Other trends include addressing post-inflammatory hyperpigmentation and scarring early by using topicals, having completely clear skin, and the spread of bad skincare advice on TikTok.
Rosacea Trends
Until recently, it has been slow in the rosacea space. Miranti mentioned a new drug on the market—an oral low-dose 40 mg minocycline HCI Extended-Release Caps that can reduce redness, papules, and pustules.
Rosacea treatment trends are becoming more sophisticated. Rather than just prescribing RX Metronidazole, a patient may need all the following: An oral low-dose, sub-antimicrobial, anti-inflammatory dose of antibiotic, a vasoconstrictor in the morning to control persistent facial erythema, and a topical like Ivermectin to address the papules and pustules.

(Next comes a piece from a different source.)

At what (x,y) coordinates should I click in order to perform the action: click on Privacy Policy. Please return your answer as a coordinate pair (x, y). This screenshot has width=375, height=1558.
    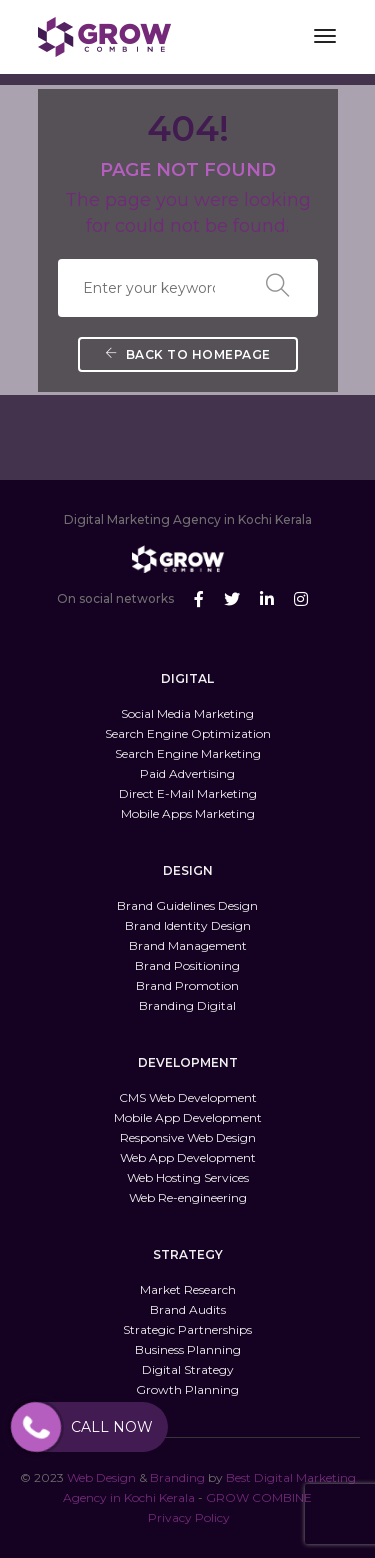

On top of that, your patient may need pulse dye laser treatments to destroy Telangiectasia and a good skincare routine for those with rosacea.
Treating Both Acne and Rosacea
Miranti stressed the importance of being very specific with skincare recommendations when a patient has both acne and rosacea. A patient will need a therapeutic regimen that can help their skin without compromising their skin barrier and aggravating either acne or rosacea.
“One interesting overlap is benzoyl peroxide,” Miranti said. “For years, I did not believe benzo peroxide should ever be used on a rosacea patient until a [benzoyl peroxide] therapy came out and was specifically FDA approved for rosacea a number of years ago. This therapy proves that certain formulations of benzoyl peroxide can be used on our rosacea patients and can and can get some very nice efficacy.”
Relevant disclosures for Miranti include Galderma Laboratories,Incyte Corporation, Verrica Pharmaceuticals, Ortho Dermatologics, a division of Bausch Health US, Almirall, and Arcutis Biotherapeutics.